§ Problem details
The records below must be written out exactly, with every picture left behind.

□ □ □

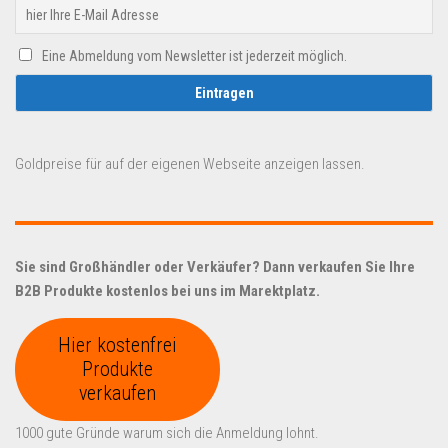
Eine Abmeldung vom Newsletter ist jederzeit möglich.
Goldpreise für auf der eigenen Webseite anzeigen lassen.
Sie sind Großhändler oder Verkäufer? Dann verkaufen Sie Ihre
B2B Produkte kostenlos bei uns im Marektplatz.
Hier kostenfrei
Produkte
verkaufen
1000 gute Gründe warum sich die Anmeldung lohnt.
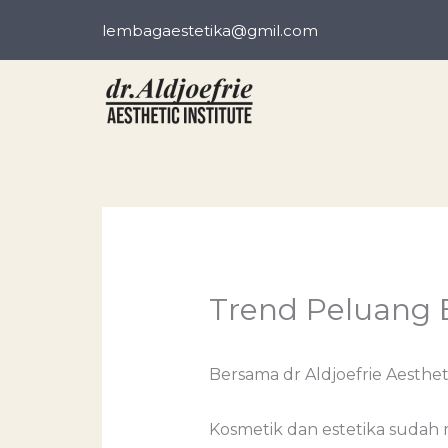
Skip
lembagaestetika@gmil.com
to
content
Trend Peluang B
Bersama dr Aldjoefrie Aestheti
Kosmetik dan estetika sudah m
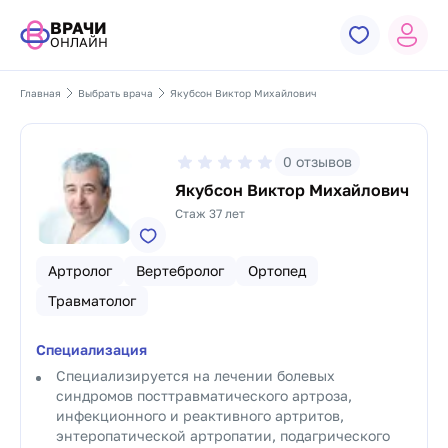
ВРАЧИ
ОНЛАЙН
Главная
Выбрать врача
Якубсон Виктор Михайлович
0
отзывов
Якубсон Виктор Михайлович
Стаж 37 лет
Артролог
Вертебролог
Ортопед
Травматолог
Специализация
Специализируется на лечении болевых
синдромов посттравматического артроза,
инфекционного и реактивного артритов,
энтеропатической артропатии, подагрического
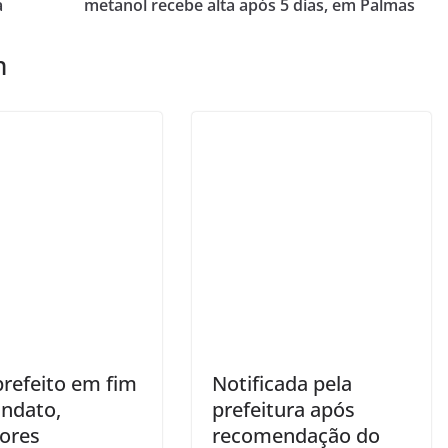
a
metanol recebe alta após 5 dias, em Palmas
m
refeito em fim
Notificada pela
ndato,
prefeitura após
dores
recomendação do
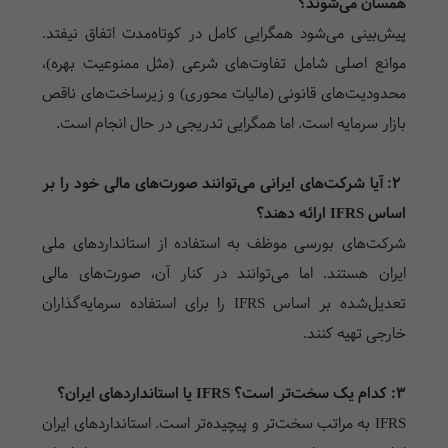
همسان می‌شوند؟
پیش‌بینی می‌شود همگرایی کامل در کوتاه‌مدت اتفاق نیفتد.
موانع اصلی شامل تفاوت‌های شرعی (مثل ممنوعیت بهره)،
محدودیت‌های قانونی (مالیات محوری) و زیرساخت‌های ناقص
بازار سرمایه است. اما همگرایی تدریجی در حال انجام است.
۲: آیا شرکت‌های ایرانی می‌توانند صورت‌های مالی خود را بر
اساس IFRS ارائه دهند؟
شرکت‌های بورسی موظف به استفاده از استانداردهای ملی
ایران هستند. اما می‌توانند در کنار آن، صورت‌های مالی
تعدیل‌شده بر اساس IFRS را برای استفاده سرمایه‌گذاران
خارجی تهیه کنند.
۳: کدام یک سخت‌تر است؟ IFRS یا استانداردهای ایران؟
IFRS به مراتب سخت‌تر و پیچیده‌تر است. استانداردهای ایران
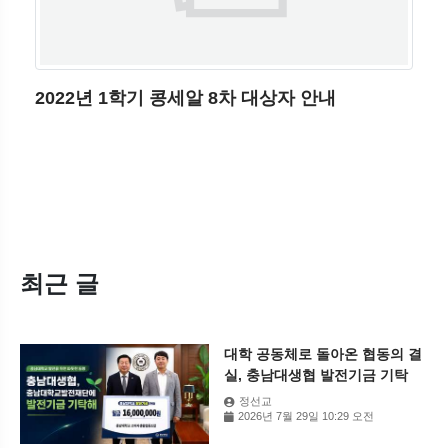
2022년 1학기 콩세알 8차 대상자 안내
최근 글
대학 공동체로 돌아온 협동의 결
실, 충남대생협 발전기금 기탁
정선교
2026년 7월 29일 10:29 오전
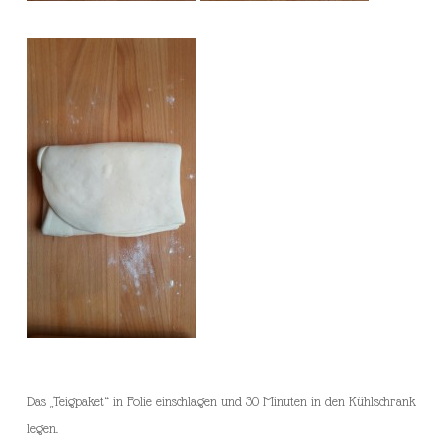
Das „Teigpaket“ in Folie einschlagen und 30 Minuten in den Kühlschrank
legen.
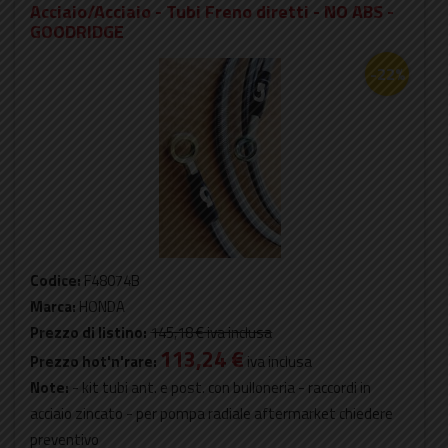
Acciaio/Acciaio - Tubi Freno diretti - NO ABS -
GOODRIDGE
-22%
Codice:
F48074B
Marca:
HONDA
Prezzo di listino:
145,18 €
iva inclusa
113,24 €
Prezzo hot'n'rare:
iva inclusa
Note:
- kit tubi ant. e post. con bulloneria - raccordi in
acciaio zincato - per pompa radiale aftermarket chiedere
preventivo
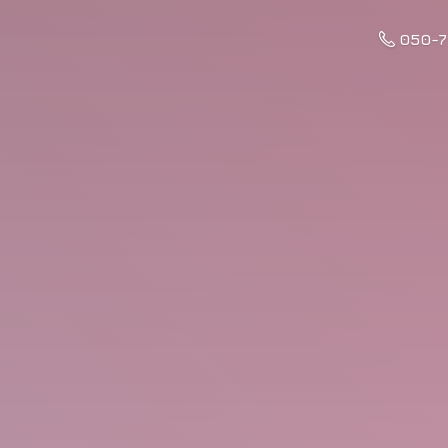
050-7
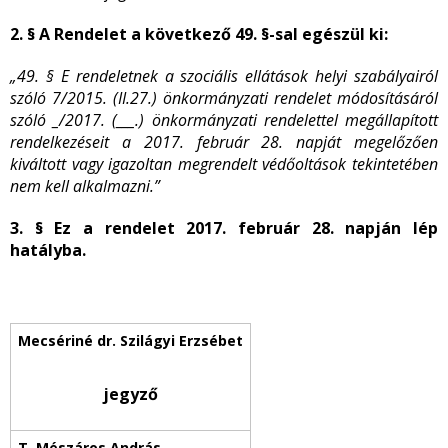
2. § A Rendelet a következő 49. §-sal egészül ki:
„49. § E rendeletnek a szociális ellátások helyi szabályairól
szóló 7/2015. (II.27.) önkormányzati rendelet módosításáról
szóló _/2017. (___.) önkormányzati rendelettel megállapított
rendelkezéseit a 2017. február 28. napját megelőzően
kiváltott vagy igazoltan megrendelt védőoltások tekintetében
nem kell alkalmazni.”
3. § Ez a rendelet 2017. február 28. napján lép
hatályba.
jegyző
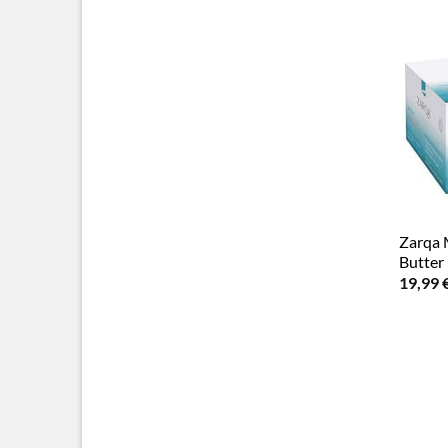
Zarqa
Butter
19,99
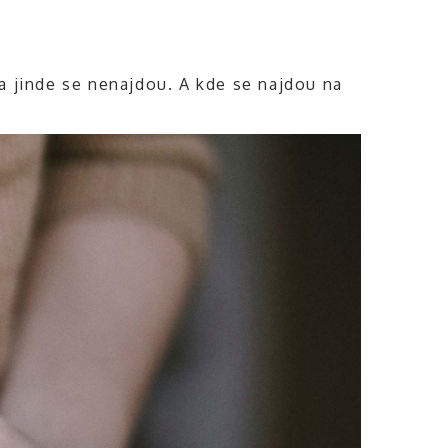
a jinde se nenajdou. A kde se najdou na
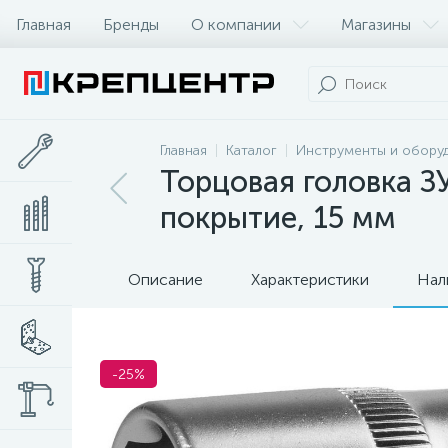
Главная
Бренды
О компании
Магазины
Главная
Каталог
Инструменты и обору
Торцовая головка З
покрытие, 15 мм
Описание
Характеристики
Нал
-25%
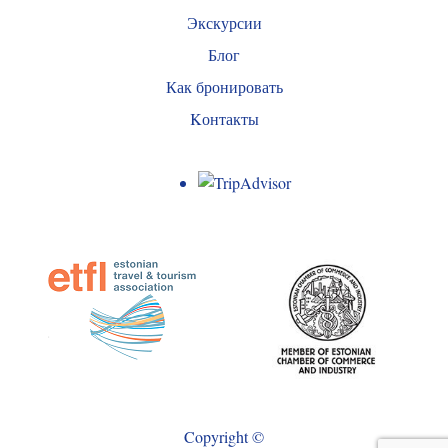
Экскурсии
Блог
Как бронировать
Kонтакты
Copyright ©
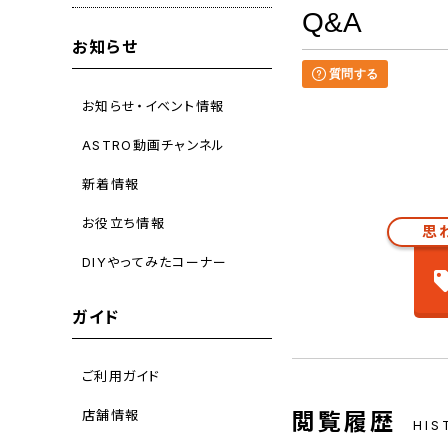
Q&A
お知らせ
質問する
お知らせ・イベント情報
ASTRO動画チャンネル
新着情報
お役立ち情報
思
DIYやってみたコーナー
ガイド
ご利用ガイド
店舗情報
閲覧履歴
HIS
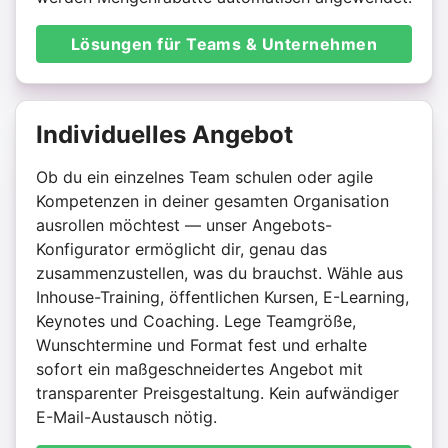
Lösungen für Teams & Unternehmen
Individuelles Angebot
Ob du ein einzelnes Team schulen oder agile
Kompetenzen in deiner gesamten Organisation
ausrollen möchtest — unser Angebots-
Konfigurator ermöglicht dir, genau das
zusammenzustellen, was du brauchst. Wähle aus
Inhouse-Training, öffentlichen Kursen, E-Learning,
Keynotes und Coaching. Lege Teamgröße,
Wunschtermine und Format fest und erhalte
sofort ein maßgeschneidertes Angebot mit
transparenter Preisgestaltung. Kein aufwändiger
E-Mail-Austausch nötig.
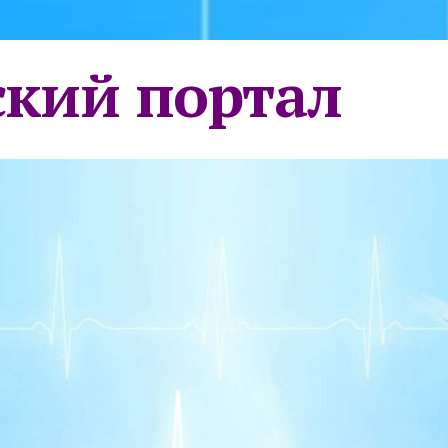
кий портал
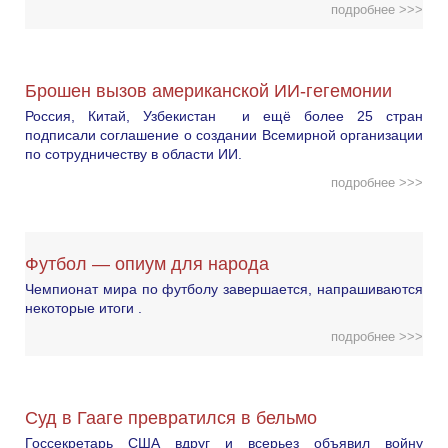
подробнее >>>
Брошен вызов американской ИИ-гегемонии
Россия, Китай, Узбекистан и ещё более 25 стран
подписали соглашение о создании Всемирной организации
по сотрудничеству в области ИИ.
подробнее >>>
Футбол — опиум для народа
Чемпионат мира по футболу завершается, напрашиваются
некоторые итоги .
подробнее >>>
Суд в Гааге превратился в бельмо
Госсекретарь США вдруг и всерьез объявил войну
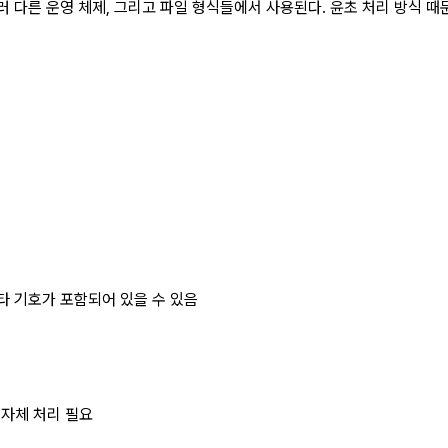
러 다른 운영 체제, 그리고 파일 형식들에서 사용된다. 윤초 처리 방식 
기타 기호가 포함되어 있을 수 있음
 자체 처리 필요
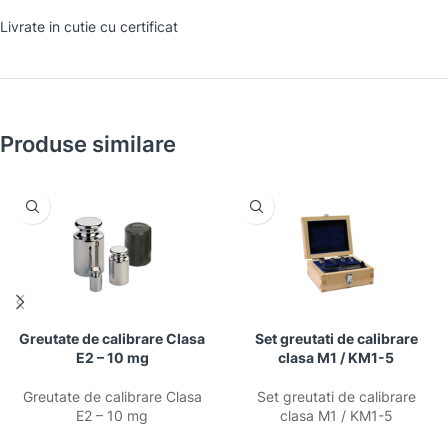
Livrate in cutie cu certificat
Produse similare
Greutate de calibrare Clasa
Set greutati de calibrare
E2 – 10 mg
clasa M1 / KM1-5
Greutate de calibrare Clasa
Set greutati de calibrare
E2 – 10 mg
clasa M1 / KM1-5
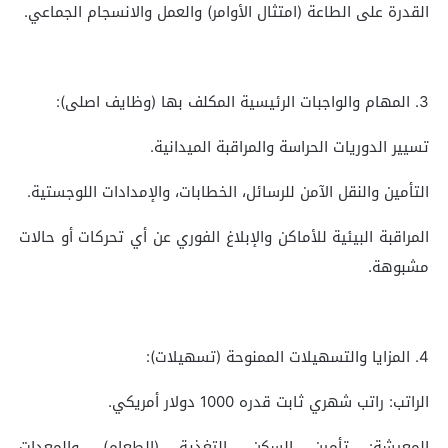
القدرة على الطاعة (امتثال الأوامر) والعمل والانسجام الجماعي.
3. المهام والواجبات الرئيسية المكلف بها (وظایف اصلی):
تسيير الدوريات الحراسة والمراقبة الميدانية.
التأمين والنقل الآمن للرسائل، الخطابات، والإمدادات اللوجستية.
المراقبة البيئية للأماكن والإبلاغ الفوري عن أي تحركات أو حالات
مشبوهة.
4. المزايا والتسهيلات الممنوحة (تسهیلات):
الراتب: راتب شهري ثابت قدره 1000 دولار أمريكي.
المعيشة: تأمين السكن، التغذية (الطعام)، والمعدات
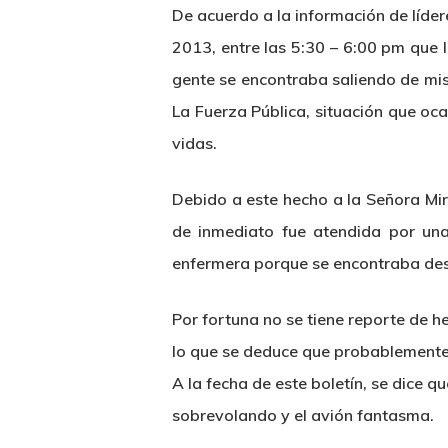
De acuerdo a la información de líde
2013, entre las 5:30 – 6:00 pm que 
gente se encontraba saliendo de mis
La Fuerza Pública, situación que oca
vidas.
Debido a este hecho a la Señora Mir
de inmediato fue atendida por una
enfermera porque se encontraba de
Por fortuna no se tiene reporte de he
lo que se deduce que probablemente
A la fecha de este boletín, se dice qu
sobrevolando y el avión fantasma.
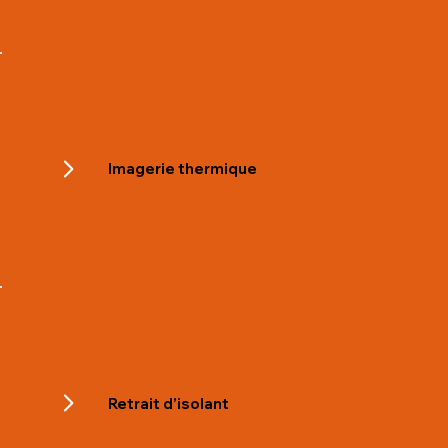
Imagerie thermique
Retrait d’isolant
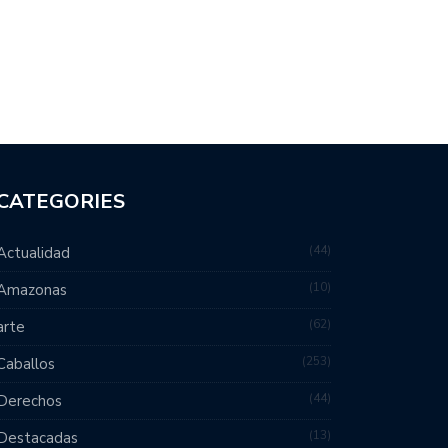
CATEGORIES
44
Actualidad
10
Amazonas
62
arte
253
Caballos
44
Derechos
13
Destacadas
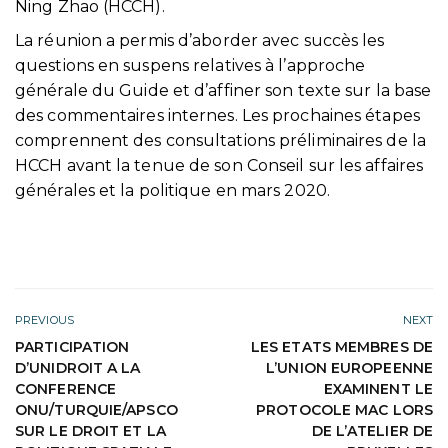
Ning Zhao (HCCH).
La réunion a permis d’aborder avec succès les
questions en suspens relatives à l’approche
générale du Guide et d’affiner son texte sur la base
des commentaires internes. Les prochaines étapes
comprennent des consultations préliminaires de la
HCCH avant la tenue de son Conseil sur les affaires
générales et la politique en mars 2020.
PREVIOUS
NEXT
PARTICIPATION
LES ETATS MEMBRES DE
D’UNIDROIT A LA
L’UNION EUROPEENNE
CONFERENCE
EXAMINENT LE
ONU/TURQUIE/APSCO
PROTOCOLE MAC LORS
SUR LE DROIT ET LA
DE L’ATELIER DE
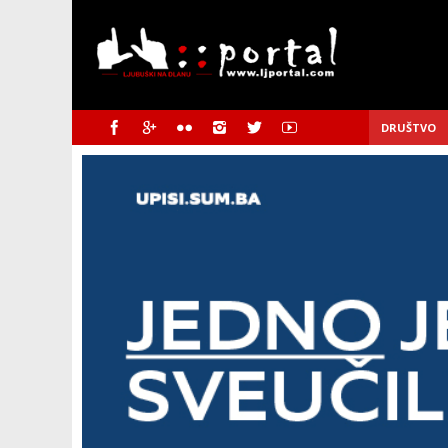
DRUŠTVO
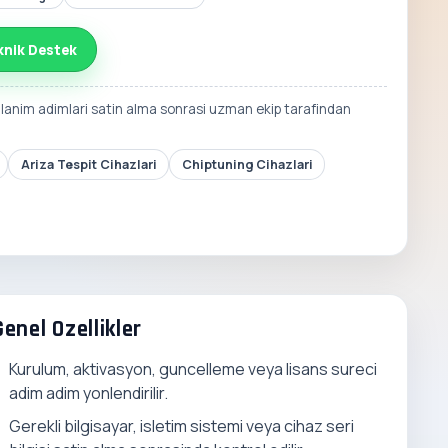
knik Destek
llanim adimlari satin alma sonrasi uzman ekip tarafindan
Ariza Tespit Cihazlari
Chiptuning Cihazlari
Genel Ozellikler
Kurulum, aktivasyon, guncelleme veya lisans sureci
adim adim yonlendirilir.
Gerekli bilgisayar, isletim sistemi veya cihaz seri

□ □ □

§ Expected answer
Eine Abmeldung vom Newsletter ist jederzeit möglich.
Goldpreise für auf der eigenen Webseite anzeigen lassen.
Sie sind Großhändler oder Verkäufer? Dann verkaufen Sie Ihre
B2B Produkte kostenlos bei uns im Marektplatz.
Hier kostenfrei
Produkte
verkaufen
1000 gute Gründe warum sich die Anmeldung lohnt.
Skip
lembagaestetika@gmil.com
to
content
Trend Peluang B
Bersama dr Aldjoefrie Aestheti
Kosmetik dan estetika sudah m
ВРАЧИ
ОНЛАЙН
Главная
Выбрать врача
Якубсон Виктор Михайлович
0
отзывов
Якубсон Виктор Михайлович
Стаж 37 лет
Артролог
Вертебролог
Ортопед
Травматолог
Специализация
Специализируется на лечении болевых
синдромов посттравматического артроза,
инфекционного и реактивного артритов,
энтеропатической артропатии, подагрического
a
metanol recebe alta após 5 dias, em Palmas
m
refeito em fim
Notificada pela
ndato,
prefeitura após
dores
recomendação do
همسان می‌شوند؟
پیش‌بینی می‌شود همگرایی کامل در کوتاه‌مدت اتفاق نیفتد.
موانع اصلی شامل تفاوت‌های شرعی (مثل ممنوعیت بهره)،
محدودیت‌های قانونی (مالیات محوری) و زیرساخت‌های ناقص
بازار سرمایه است. اما همگرایی تدریجی در حال انجام است.
۲: آیا شرکت‌های ایرانی می‌توانند صورت‌های مالی خود را بر
اساس IFRS ارائه دهند؟
شرکت‌های بورسی موظف به استفاده از استانداردهای ملی
ایران هستند. اما می‌توانند در کنار آن، صورت‌های مالی
تعدیل‌شده بر اساس IFRS را برای استفاده سرمایه‌گذاران
خارجی تهیه کنند.
۳: کدام یک سخت‌تر است؟ IFRS یا استانداردهای ایران؟
IFRS به مراتب سخت‌تر و پیچیده‌تر است. استانداردهای ایران
2022년 1학기 콩세알 8차 대상자 안내
최근 글
대학 공동체로 돌아온 협동의 결
실, 충남대생협 발전기금 기탁
정선교
2026년 7월 29일 10:29 오전
Das „Teigpaket“ in Folie einschlagen und 30 Minuten in den Kühlschrank
legen.
Acciaio/Acciaio - Tubi Freno diretti - NO ABS -
GOODRIDGE
-22%
Codice:
F48074B
Marca:
HONDA
Prezzo di listino:
145,18 €
iva inclusa
113,24 €
Prezzo hot'n'rare:
iva inclusa
Note:
- kit tubi ant. e post. con bulloneria - raccordi in
acciaio zincato - per pompa radiale aftermarket chiedere
preventivo
050-7
2. § A Rendelet a következő 49. §-sal egészül ki:
„49. § E rendeletnek a szociális ellátások helyi szabályairól
szóló 7/2015. (II.27.) önkormányzati rendelet módosításáról
szóló _/2017. (___.) önkormányzati rendelettel megállapított
rendelkezéseit a 2017. február 28. napját megelőzően
kiváltott vagy igazoltan megrendelt védőoltások tekintetében
nem kell alkalmazni.”
3. § Ez a rendelet 2017. február 28. napján lép
hatályba.
jegyző
Zarqa
Butter
19,99
a jinde se nenajdou. A kde se najdou na
Главная
Бренды
О компании
Магазины
Главная
Каталог
Инструменты и обору
Торцовая головка З
покрытие, 15 мм
Описание
Характеристики
Нал
-25%
Экскурсии
Блог
Как бронировать
Kонтакты
Copyright ©
Q&A
お知らせ
質問する
お知らせ・イベント情報
ASTRO動画チャンネル
新着情報
お役立ち情報
思
DIYやってみたコーナー
ガイド
ご利用ガイド
店舗情報
閲覧履歴
HIS
Lösungen für Teams & Unternehmen
Individuelles Angebot
Ob du ein einzelnes Team schulen oder agile
Kompetenzen in deiner gesamten Organisation
ausrollen möchtest — unser Angebots-
Konfigurator ermöglicht dir, genau das
zusammenzustellen, was du brauchst. Wähle aus
Inhouse-Training, öffentlichen Kursen, E-Learning,
Keynotes und Coaching. Lege Teamgröße,
Wunschtermine und Format fest und erhalte
sofort ein maßgeschneidertes Angebot mit
transparenter Preisgestaltung. Kein aufwändiger
E-Mail-Austausch nötig.
кий портал
подробнее >>>
Брошен вызов американской ИИ-гегемонии
Россия, Китай, Узбекистан и ещё более 25 стран
подписали соглашение о создании Всемирной организации
по сотрудничеству в области ИИ.
подробнее >>>
Футбол — опиум для народа
Чемпионат мира по футболу завершается, напрашиваются
некоторые итоги .
подробнее >>>
Суд в Гааге превратился в бельмо
Госсекретарь США вдруг и всерьез объявил войну
러 다른 운영 체제, 그리고 파일 형식들에서 사용된다. 윤초 처리 방식 
기타 기호가 포함되어 있을 수 있음
 자체 처리 필요
Livrate in cutie cu certificat
Produse similare
Greutate de calibrare Clasa
Set greutati de calibrare
E2 – 10 mg
clasa M1 / KM1-5
Greutate de calibrare Clasa
Set greutati de calibrare
E2 – 10 mg
clasa M1 / KM1-5
القدرة على الطاعة (امتثال الأوامر) والعمل والانسجام الجماعي.
3. المهام والواجبات الرئيسية المكلف بها (وظایف اصلی):
تسيير الدوريات الحراسة والمراقبة الميدانية.
التأمين والنقل الآمن للرسائل، الخطابات، والإمدادات اللوجستية.
المراقبة البيئية للأماكن والإبلاغ الفوري عن أي تحركات أو حالات
مشبوهة.
4. المزايا والتسهيلات الممنوحة (تسهیلات):
الراتب: راتب شهري ثابت قدره 1000 دولار أمريكي.
المعيشة: تأمين السكن، التغذية (الطعام)، والمعدات
De acuerdo a la información de líde
2013, entre las 5:30 – 6:00 pm que 
gente se encontraba saliendo de mis
La Fuerza Pública, situación que oca
vidas.
Debido a este hecho a la Señora Mir
de inmediato fue atendida por una
enfermera porque se encontraba de
Por fortuna no se tiene reporte de he
lo que se deduce que probablemente
A la fecha de este boletín, se dice qu
sobrevolando y el avión fantasma.
Imagerie thermique
Retrait d’isolant
CATEGORIES
44
Actualidad
10
Amazonas
62
arte
253
Caballos
44
Derechos
13
Destacadas
Ning Zhao (HCCH).
La réunion a permis d’aborder avec succès les
questions en suspens relatives à l’approche
générale du Guide et d’affiner son texte sur la base
des commentaires internes. Les prochaines étapes
comprennent des consultations préliminaires de la
HCCH avant la tenue de son Conseil sur les affaires
générales et la politique en mars 2020.
PREVIOUS
NEXT
PARTICIPATION
LES ETATS MEMBRES DE
D’UNIDROIT A LA
L’UNION EUROPEENNE
CONFERENCE
EXAMINENT LE
ONU/TURQUIE/APSCO
PROTOCOLE MAC LORS
SUR LE DROIT ET LA
DE L’ATELIER DE
DRUŠTVO
knik Destek
llanim adimlari satin alma sonrasi uzman ekip tarafindan
Ariza Tespit Cihazlari
Chiptuning Cihazlari
Genel Ozellikler
Kurulum, aktivasyon, guncelleme veya lisans sureci
adim adim yonlendirilir.
Gerekli bilgisayar, isletim sistemi veya cihaz seri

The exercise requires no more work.